I also lost 4 lbs last week.  My workouts with the trainer are going well and I can see changes in my body already.  I will have to lay off the legs though so I will probably be cutting the training down to twice a week really hard without the third day for legs.  I’m STILL keeping on keeping on.

A word for my fellow journy-people:

Sometimes life is smooth sailing.  The trail you are running is clear without obstruction.  You feel good, you are succeeding, you are winning the good fight.  Then comes a steep steep hill.  This hill comes out of nowhere and it scares the crap out of you.  You have no idea how you can make it up such a steep climb and you don’t understand how such a huge obstacle could just appear right in the middle of your smooth sailing  journey.  ITS OK!!!  You will keep at it.  Taking one step at a time climbing higher and higher until you reach the top but it will be hard and that’s ok too.  There may be plateaus mid-hill.  You maybe be able to rest for a moment only realizing you are not at the top and that the weight you carry is just too much to carry on.  There is hope in this hill.  You will learn yourself, you will change, you will become the person you dream of.  You’ll be able to start again up this hill.  And the higher you climb the more the hope that was lost will be begin to build up again.  There is hope, there is victory!

06
May
10

I’m hoping for the best!

Since I am working out using resistance training, I am hoping that it will make a difference in my journey to lose the weight I have gained.  So far I have not experienced much of a difference but I have not been eating that great either.  Eating is more than 60%+ of the battle if you ask me.  I mean heck, you can lose the weight without exercising if you have too.  I want to retain and even gain some muscle but also want to be as light as I can for the running.  I don’t really want the concentration camp look but I would like to make my running as easy and as effecient as possible.  So all in all I am hoping to shred the fat off my body, get down to a pretty low body fat %, and build up my running speed and endurance.  I think that this is all feasable but I am having a hard time being patient.  I think the fact that I know what it is like to be where I want to be makes it hard to except the fact that I am where I don’t want to be.  But I will make it to where I am going.  I will keep on keeping on.

05
May
10

Eating, running, and weight watchers???

Like the homing pigeons above, I need to come home.  I AM GOING TO GO HOME.  I am headed back to weight watchers again tomorrow.  I will admit, I have a sense of shame about going back.  Not because of the weight I have gained or anything like that.  I feel “worthy” of going back but what I feel bad about is stopping my meetings in the first place.  I love them you know.  I care about the people there and they care about me.  There is no reason but full on self-deception that has caused me to stay away.  So today I will make a grand entrance at my “home” once again.  I will go there head high and weigh in.  To be honest, even as I write this I am telling myself that I should not go back.  That I should just stay away and forget about it.  But that is my unhealthy side talking.  I know what works for me.  I know what I like to do for my body.  I have listened and listened and listened to my body for so long now there is really no arguing with what works for me and WW works.  And in fact, it works for an endurance athlete as well.  I have made WW work for ultras and marathons.  It will do the job.  I say “it” but really it is just eating healthy and eating the correct amount of calories.  “It” is like any other normal eating program.  The only difference from what I am doing now is that IT IS NORMAL. LOL. 

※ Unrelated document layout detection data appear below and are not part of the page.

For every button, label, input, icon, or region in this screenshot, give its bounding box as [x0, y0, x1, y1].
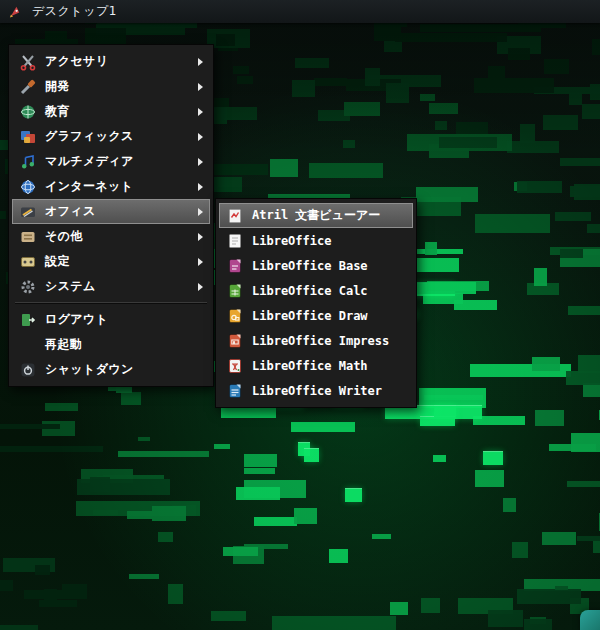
submenu-arrow-icon [198, 258, 203, 266]
submenu-item-label: LibreOffice Math [252, 359, 406, 373]
submenu-arrow-icon [198, 108, 203, 116]
wallpaper-block [542, 532, 576, 545]
wallpaper-block [532, 357, 560, 371]
menu-item-icon-spacer [19, 336, 37, 354]
menu-item-shutdown[interactable]: シャットダウン [12, 357, 210, 382]
wallpaper-block [488, 66, 505, 84]
menu-item-internet[interactable]: インターネット [12, 174, 210, 199]
wallpaper-block [590, 84, 600, 100]
submenu-item-libreoffice-math[interactable]: LibreOffice Math [219, 353, 413, 378]
education-icon [19, 103, 37, 121]
menu-item-education[interactable]: 教育 [12, 99, 210, 124]
wallpaper-block [570, 186, 600, 197]
menu-item-label: 教育 [45, 103, 190, 120]
menu-item-settings[interactable]: 設定 [12, 249, 210, 274]
wallpaper-block [93, 510, 118, 515]
wallpaper-block [420, 24, 541, 32]
wallpaper-block [343, 140, 355, 148]
wallpaper-block [544, 59, 569, 74]
submenu-item-libreoffice-calc[interactable]: LibreOffice Calc [219, 278, 413, 303]
wallpaper-block [291, 422, 355, 432]
wallpaper-block [39, 600, 77, 607]
menu-item-system[interactable]: システム [12, 274, 210, 299]
wallpaper-block [365, 68, 380, 86]
wallpaper-block [237, 76, 253, 84]
menu-item-label: 開発 [45, 78, 190, 95]
wallpaper-block [0, 580, 13, 591]
office-submenu: Atril 文書ビューアー LibreOffice LibreOffice Ba… [215, 198, 417, 408]
submenu-item-libreoffice[interactable]: LibreOffice [219, 228, 413, 253]
internet-icon [19, 178, 37, 196]
wallpaper-block [344, 102, 380, 116]
menu-separator [15, 302, 207, 304]
menu-item-multimedia[interactable]: マルチメディア [12, 149, 210, 174]
submenu-item-libreoffice-writer[interactable]: LibreOffice Writer [219, 378, 413, 403]
multimedia-icon [19, 153, 37, 171]
submenu-arrow-icon [198, 283, 203, 291]
wallpaper-block [456, 122, 488, 134]
submenu-item-label: Atril 文書ビューアー [252, 207, 406, 224]
wallpaper-block [121, 392, 141, 405]
wallpaper-block [254, 517, 297, 526]
wallpaper-block [560, 158, 600, 166]
libreoffice-icon [226, 232, 244, 250]
menu-item-label: グラフィックス [45, 128, 190, 145]
menu-item-label: その他 [45, 228, 190, 245]
submenu-item-label: LibreOffice Draw [252, 309, 406, 323]
submenu-arrow-icon [198, 183, 203, 191]
submenu-arrow-icon [198, 208, 203, 216]
graphics-icon [19, 128, 37, 146]
wallpaper-block [517, 589, 581, 604]
applications-menu: アクセサリ 開発 教育 グラフィックス マルチメディア インターネット [8, 44, 214, 387]
submenu-arrow-icon [198, 233, 203, 241]
taskbar[interactable]: デスクトップ1 [0, 0, 600, 23]
wallpaper-block [413, 258, 459, 272]
menu-item-development[interactable]: 開発 [12, 74, 210, 99]
wallpaper-block [372, 534, 391, 539]
wallpaper-block [236, 487, 280, 500]
menu-item-label: 設定 [45, 253, 190, 270]
wallpaper-block [475, 214, 550, 233]
desktop-pager-label[interactable]: デスクトップ1 [32, 3, 117, 20]
logout-icon [19, 311, 37, 329]
menu-item-label: マルチメディア [45, 153, 190, 170]
wallpaper-block [569, 93, 582, 105]
libreoffice-impress-icon [226, 332, 244, 350]
wallpaper-block [543, 115, 578, 130]
wallpaper-block [512, 542, 528, 558]
submenu-item-atril[interactable]: Atril 文書ビューアー [219, 203, 413, 228]
menu-item-others[interactable]: その他 [12, 224, 210, 249]
wallpaper-block [549, 444, 596, 451]
accessories-icon [19, 53, 37, 71]
submenu-arrow-icon [198, 58, 203, 66]
wallpaper-block [0, 211, 6, 219]
menu-item-graphics[interactable]: グラフィックス [12, 124, 210, 149]
submenu-item-libreoffice-impress[interactable]: LibreOffice Impress [219, 328, 413, 353]
desktop-corner-icon[interactable] [580, 610, 600, 630]
wallpaper-block [534, 268, 547, 286]
menu-item-logout[interactable]: ログアウト [12, 307, 210, 332]
wallpaper-block [304, 448, 319, 462]
submenu-item-label: LibreOffice [252, 234, 406, 248]
wallpaper-block [0, 446, 103, 452]
menu-item-accessories[interactable]: アクセサリ [12, 49, 210, 74]
wallpaper-block [520, 124, 535, 143]
submenu-item-libreoffice-base[interactable]: LibreOffice Base [219, 253, 413, 278]
submenu-arrow-icon [198, 158, 203, 166]
wallpaper-block [517, 181, 562, 193]
menu-item-label: 再起動 [45, 336, 203, 353]
wallpaper-block [390, 602, 408, 615]
wallpaper-block [593, 541, 600, 553]
wallpaper-block [568, 306, 600, 315]
wallpaper-block [566, 371, 600, 385]
wallpaper-block [429, 103, 458, 114]
menu-item-restart[interactable]: 再起動 [12, 332, 210, 357]
menu-item-office[interactable]: オフィス [12, 199, 210, 224]
menu-item-label: インターネット [45, 178, 190, 195]
atril-icon [226, 207, 244, 225]
submenu-item-libreoffice-draw[interactable]: LibreOffice Draw [219, 303, 413, 328]
wallpaper-block [244, 468, 275, 474]
wallpaper-block [127, 511, 152, 519]
menu-item-label: オフィス [45, 203, 190, 220]
wallpaper-block [214, 444, 230, 449]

I am going to start training hard again with my running and on top of that I will be doing three days a week of resistance training.  I long for this.  I am in recovery from the Strolling Jim at the moment but I will be back hard at it soon enough.  I yearn for the self exploration that it all brings, and the self revelation that I experience.  I can’t wait for the sense of accomplishment DAILY knowing that I am doing the RIGHT thing for my body.  The right thing for my life.  I never would have guessed that running would have become such a part of my life.  I never would have dreamed that I would write a post about my third year of long distance running and that I completed my 22nd long race.  I don’t say this stuff to be arrogant and I hope you don’t see it that way.  As I write I am even humbled by the process.  The process of step by step growth.  The process of learning what and what not to do while running.  I am humbled that I can even call myself a runner and to be honest at this point in my running life I still sometimes don’t think I am a REAL runner.  Now that is crazy because a REAL runner is just a normal person who runs, jogs, walk/jogs, etc.  There is no distance that makes you a runner.  There is no magic number of races that changes your identity to be someone else so that you can finally be a REAL runner.  There is no days per week that you must run to be REAL.  All you have to do is get out there and do it.  Fast or slow, smooth or uncordinated, natural or unnatural.  So I am going to get out there and do some more running becasue I want to.  I don’t have to.  I am the same person with the same worth and the same integrity if I do or don’t.  But I want to run, and I want to experience all that it has to offer me in this short life.

05
May
10

Running through it

Over the last several months I have not done a whole lot of being consistant.  I have had a very hard time getting my life back together enough so that I can once again stick to a “normal” schedule of daily operations.  At least this is what I have thought……………………….but I have had a stroke of insight today.  I have not been doing ALL BAD!  So I will look on the bright side of things.  I have developed and implemented a new system at my work place that will change it forever and for the better.  I have followed my dreams of training for, and finally attempting to run 100 miles.  I have continued to eat ok enough not to gain ALL my weight back.  I have held it together in many ways but it still does not take away the fact that it has been really really hard.  And the hard stuff is not over yet either.  Sometimes I feel it is only getting harder.  But one thing I know for sure is that I have been running through it all.  It is the constant (other than God) that stands firmly in place.  Well, not always firmly but I have not let go of it.  I have cut back, gone hard, eased off, etc. etc.  But I have not turned my back on running.  I have pretty much stayed with at least two days a week of running.  My come back races were 32 and 41 miles. 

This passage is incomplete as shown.